Dwyer was also a triple relay world champion and won silver at Barcelona 2013 in the 200m behind French star Yannick Agnel. But like Sun, there is now severe doubt over his swimming achievements.
Dwyer failed a series of doping tests in late 2018, after having testosterone pellets surgically inserted into his body. He claimed that he had been given incorrect medical advice that the US Olympic and Paralympic Committee had approved the drug.
"Absent of these assurances, I never would have agreed to this medically necessary treatment," Dwyer wrote in a statement, calling his doping infraction "an honest but unfortunate mistake".

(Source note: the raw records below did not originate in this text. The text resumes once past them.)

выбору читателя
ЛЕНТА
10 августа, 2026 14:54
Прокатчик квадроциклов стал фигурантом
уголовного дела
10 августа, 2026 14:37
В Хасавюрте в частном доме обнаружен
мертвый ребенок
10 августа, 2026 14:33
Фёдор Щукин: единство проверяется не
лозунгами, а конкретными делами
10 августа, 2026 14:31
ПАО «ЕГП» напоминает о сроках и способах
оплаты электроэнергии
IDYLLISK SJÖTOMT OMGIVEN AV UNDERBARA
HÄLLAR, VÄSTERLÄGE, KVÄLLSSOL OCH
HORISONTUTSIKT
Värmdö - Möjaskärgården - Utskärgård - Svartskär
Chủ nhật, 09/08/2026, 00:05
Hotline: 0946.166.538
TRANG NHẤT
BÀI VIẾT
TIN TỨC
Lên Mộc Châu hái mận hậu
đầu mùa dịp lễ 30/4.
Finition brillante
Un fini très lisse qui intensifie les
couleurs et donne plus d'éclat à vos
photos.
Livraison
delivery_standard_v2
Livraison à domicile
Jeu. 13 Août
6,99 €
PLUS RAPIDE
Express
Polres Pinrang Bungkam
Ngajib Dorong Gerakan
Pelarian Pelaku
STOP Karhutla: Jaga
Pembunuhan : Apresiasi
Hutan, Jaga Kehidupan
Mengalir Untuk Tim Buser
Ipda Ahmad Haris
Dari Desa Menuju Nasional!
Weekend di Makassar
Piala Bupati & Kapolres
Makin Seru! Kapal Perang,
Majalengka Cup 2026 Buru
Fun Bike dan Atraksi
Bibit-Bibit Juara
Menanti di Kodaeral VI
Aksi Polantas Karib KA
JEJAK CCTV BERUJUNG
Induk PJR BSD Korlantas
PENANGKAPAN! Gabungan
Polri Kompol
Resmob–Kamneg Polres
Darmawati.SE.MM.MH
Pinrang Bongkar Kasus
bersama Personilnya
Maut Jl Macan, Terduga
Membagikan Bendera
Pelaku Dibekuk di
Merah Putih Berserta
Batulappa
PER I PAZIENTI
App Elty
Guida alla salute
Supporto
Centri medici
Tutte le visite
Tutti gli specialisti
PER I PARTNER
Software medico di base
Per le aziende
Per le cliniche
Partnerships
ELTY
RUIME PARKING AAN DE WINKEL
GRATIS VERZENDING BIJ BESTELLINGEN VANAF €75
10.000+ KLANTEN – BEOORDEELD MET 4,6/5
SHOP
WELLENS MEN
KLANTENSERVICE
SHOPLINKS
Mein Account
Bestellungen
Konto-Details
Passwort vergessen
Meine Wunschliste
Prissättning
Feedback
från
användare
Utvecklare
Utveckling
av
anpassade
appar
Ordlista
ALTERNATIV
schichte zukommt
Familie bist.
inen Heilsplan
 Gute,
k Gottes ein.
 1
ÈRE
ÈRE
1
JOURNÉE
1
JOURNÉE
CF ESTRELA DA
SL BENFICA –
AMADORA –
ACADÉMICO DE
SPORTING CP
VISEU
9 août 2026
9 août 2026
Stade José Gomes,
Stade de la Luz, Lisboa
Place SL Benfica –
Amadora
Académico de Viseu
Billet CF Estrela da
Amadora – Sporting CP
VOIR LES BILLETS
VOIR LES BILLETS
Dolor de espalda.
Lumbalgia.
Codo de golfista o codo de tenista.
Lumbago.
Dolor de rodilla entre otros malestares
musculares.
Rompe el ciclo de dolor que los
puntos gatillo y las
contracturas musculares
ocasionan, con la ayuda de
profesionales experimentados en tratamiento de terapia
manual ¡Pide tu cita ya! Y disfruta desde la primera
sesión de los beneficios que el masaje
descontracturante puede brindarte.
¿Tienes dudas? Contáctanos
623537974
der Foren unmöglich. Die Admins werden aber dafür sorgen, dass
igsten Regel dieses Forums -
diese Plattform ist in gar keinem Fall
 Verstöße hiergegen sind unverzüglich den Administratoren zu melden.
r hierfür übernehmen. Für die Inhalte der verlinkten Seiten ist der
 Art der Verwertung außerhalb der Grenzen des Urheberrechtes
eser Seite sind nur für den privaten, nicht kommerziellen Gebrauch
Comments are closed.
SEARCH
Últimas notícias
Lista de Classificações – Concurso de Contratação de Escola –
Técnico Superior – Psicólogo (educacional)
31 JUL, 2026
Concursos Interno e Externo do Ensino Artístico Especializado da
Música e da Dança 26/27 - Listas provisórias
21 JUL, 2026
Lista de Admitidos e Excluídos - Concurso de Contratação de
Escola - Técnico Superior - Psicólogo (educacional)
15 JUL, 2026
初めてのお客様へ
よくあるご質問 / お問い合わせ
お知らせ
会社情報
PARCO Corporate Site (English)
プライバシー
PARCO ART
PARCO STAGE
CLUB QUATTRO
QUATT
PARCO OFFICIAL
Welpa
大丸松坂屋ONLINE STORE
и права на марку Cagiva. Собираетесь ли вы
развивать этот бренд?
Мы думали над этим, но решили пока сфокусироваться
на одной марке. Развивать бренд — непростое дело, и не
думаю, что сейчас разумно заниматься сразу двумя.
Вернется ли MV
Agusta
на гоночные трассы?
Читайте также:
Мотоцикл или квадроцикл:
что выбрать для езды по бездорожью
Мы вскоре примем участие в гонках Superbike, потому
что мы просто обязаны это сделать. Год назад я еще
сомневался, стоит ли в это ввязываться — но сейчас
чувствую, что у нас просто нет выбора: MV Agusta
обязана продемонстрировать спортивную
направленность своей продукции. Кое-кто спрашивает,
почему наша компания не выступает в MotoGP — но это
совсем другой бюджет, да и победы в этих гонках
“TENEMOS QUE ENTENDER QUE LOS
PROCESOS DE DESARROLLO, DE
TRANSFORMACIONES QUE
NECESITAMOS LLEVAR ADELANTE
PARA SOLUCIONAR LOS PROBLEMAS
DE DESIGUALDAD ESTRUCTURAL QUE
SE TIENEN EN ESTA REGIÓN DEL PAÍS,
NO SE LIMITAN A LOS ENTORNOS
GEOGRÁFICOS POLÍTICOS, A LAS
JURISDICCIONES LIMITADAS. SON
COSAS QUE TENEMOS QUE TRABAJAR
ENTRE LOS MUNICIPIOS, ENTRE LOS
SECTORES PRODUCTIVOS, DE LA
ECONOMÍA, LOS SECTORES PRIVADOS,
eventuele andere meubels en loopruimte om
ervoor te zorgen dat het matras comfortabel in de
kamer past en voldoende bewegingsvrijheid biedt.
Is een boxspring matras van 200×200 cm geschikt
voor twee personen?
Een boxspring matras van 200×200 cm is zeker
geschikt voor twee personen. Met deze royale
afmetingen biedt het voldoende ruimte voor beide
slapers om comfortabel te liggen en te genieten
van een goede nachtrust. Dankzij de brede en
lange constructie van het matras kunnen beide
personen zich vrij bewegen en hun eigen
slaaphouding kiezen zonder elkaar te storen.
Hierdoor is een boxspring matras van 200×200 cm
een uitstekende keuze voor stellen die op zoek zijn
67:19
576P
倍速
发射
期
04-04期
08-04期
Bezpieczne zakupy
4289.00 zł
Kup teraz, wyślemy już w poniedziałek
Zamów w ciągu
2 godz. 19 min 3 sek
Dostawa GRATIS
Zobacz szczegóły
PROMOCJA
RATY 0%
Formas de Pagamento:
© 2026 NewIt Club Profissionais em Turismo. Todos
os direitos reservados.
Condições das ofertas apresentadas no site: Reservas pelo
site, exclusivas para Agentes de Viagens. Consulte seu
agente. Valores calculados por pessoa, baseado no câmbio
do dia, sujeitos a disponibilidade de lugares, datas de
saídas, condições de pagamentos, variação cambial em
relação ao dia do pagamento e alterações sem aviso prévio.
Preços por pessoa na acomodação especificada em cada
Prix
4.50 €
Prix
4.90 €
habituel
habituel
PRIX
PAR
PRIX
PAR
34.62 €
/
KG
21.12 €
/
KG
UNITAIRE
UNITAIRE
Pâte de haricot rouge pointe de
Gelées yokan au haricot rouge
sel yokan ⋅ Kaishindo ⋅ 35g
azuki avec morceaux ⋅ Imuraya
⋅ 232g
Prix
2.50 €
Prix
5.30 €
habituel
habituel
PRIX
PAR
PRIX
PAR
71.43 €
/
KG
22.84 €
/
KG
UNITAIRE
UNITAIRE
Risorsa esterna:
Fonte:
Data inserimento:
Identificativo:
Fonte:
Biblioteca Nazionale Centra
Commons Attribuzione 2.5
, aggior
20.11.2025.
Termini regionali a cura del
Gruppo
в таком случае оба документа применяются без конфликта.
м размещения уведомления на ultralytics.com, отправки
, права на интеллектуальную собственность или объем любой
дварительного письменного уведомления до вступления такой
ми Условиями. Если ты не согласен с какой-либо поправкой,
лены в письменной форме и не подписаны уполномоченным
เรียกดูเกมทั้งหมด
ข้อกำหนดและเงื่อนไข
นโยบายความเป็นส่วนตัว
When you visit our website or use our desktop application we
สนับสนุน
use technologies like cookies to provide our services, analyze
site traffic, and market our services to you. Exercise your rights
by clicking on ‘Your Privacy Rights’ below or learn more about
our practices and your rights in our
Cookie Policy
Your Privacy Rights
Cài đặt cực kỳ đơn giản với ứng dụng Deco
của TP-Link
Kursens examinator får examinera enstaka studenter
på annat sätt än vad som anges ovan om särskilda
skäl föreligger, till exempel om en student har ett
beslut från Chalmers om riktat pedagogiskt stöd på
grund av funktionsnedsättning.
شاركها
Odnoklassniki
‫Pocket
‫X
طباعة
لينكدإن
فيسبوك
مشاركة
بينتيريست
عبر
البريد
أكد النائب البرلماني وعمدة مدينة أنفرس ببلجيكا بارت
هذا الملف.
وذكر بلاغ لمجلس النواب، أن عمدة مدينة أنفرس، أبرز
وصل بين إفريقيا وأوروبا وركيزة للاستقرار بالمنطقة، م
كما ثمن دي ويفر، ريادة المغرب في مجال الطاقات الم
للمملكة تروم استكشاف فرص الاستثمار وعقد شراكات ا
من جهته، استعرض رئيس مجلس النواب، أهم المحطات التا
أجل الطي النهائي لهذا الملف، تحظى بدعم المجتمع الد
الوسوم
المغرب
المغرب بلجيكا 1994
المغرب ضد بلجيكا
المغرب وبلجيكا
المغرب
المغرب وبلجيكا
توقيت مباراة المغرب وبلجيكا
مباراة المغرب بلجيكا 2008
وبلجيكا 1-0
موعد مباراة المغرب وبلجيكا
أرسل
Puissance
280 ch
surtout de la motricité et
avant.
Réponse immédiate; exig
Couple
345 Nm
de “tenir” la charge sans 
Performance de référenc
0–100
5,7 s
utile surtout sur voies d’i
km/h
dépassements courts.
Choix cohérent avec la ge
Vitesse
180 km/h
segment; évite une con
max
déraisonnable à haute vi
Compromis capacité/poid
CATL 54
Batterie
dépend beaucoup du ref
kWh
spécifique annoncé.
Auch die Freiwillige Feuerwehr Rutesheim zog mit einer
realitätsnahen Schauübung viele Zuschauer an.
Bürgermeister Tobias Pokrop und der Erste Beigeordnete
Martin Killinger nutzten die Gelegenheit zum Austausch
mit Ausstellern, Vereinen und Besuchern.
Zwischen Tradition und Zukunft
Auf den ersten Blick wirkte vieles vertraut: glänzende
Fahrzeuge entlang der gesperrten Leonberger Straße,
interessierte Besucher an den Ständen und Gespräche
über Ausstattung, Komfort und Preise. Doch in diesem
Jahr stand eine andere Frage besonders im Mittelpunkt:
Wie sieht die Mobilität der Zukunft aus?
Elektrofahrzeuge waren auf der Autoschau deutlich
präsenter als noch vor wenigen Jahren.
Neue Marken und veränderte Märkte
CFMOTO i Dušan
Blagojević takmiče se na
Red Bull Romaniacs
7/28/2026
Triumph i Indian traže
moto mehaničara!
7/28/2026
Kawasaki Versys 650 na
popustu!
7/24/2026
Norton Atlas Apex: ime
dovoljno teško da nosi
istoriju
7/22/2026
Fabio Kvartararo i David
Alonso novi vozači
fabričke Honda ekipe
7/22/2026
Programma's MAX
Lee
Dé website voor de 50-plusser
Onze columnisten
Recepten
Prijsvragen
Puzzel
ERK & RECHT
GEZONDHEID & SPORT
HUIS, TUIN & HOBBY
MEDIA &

Dwyer retired after copping a 20-month ban that would have ruled him out of the Tokyo 2020 Olympics.
American Peter Vanderkaay won bronze in the London 2012 400m freestyle. Perhaps it should have been silver. Perhaps it should even have been gold. He finished behind Sun and Park.
It was Vanderkaay's only individual Olympic medal, though he was a dual gold medallist in the 4x200m relay and also won four world championships in the event.
US compatriot Lochte might have added another bronze to his haul of 12 Olympic medals if not for Sun's presence in the London 2012 200m. Or perhaps silver, having finished behind Sun and Park.
Italy's Gabriele Detti claimed two bronze medals at Rio 2016. Perhaps he could have had silver behind Horton in the 400m, if not for Sun. His great moment came with an 800m world championship at Budapest 2017, when Sun curiously finished fifth.
There are possible victims everywhere you look. American Ricky Berens was ninth in the 200m at London 2012 and perhaps could have swum in the final if not for Sun. Compatriot Andrew Gemmell was ninth in the 1500m, missing the big race by one spot. Germany's Florian Vogel was ninth in the 400m at Rio 2016, denied a final swim.
Sun may even have robbed a fellow Chinese. Hao Yun finished fourth in the 400m at the London Olympics, a bronze medal gone begging.
Sun Yang's swimming career is over, barring a successful appeal to the Swiss Federal Court. It will take a long time to fully comprehend the impact of his sinister reign over men's freestyle swimming. He was the only man to have won every freestyle event from 200m to 1500m at both Olympic and world championship level.
We may never know exactly how many of Sun's medals were ill-gotten. And unless FINA gets its act together, those medals may never go to their rightful owners.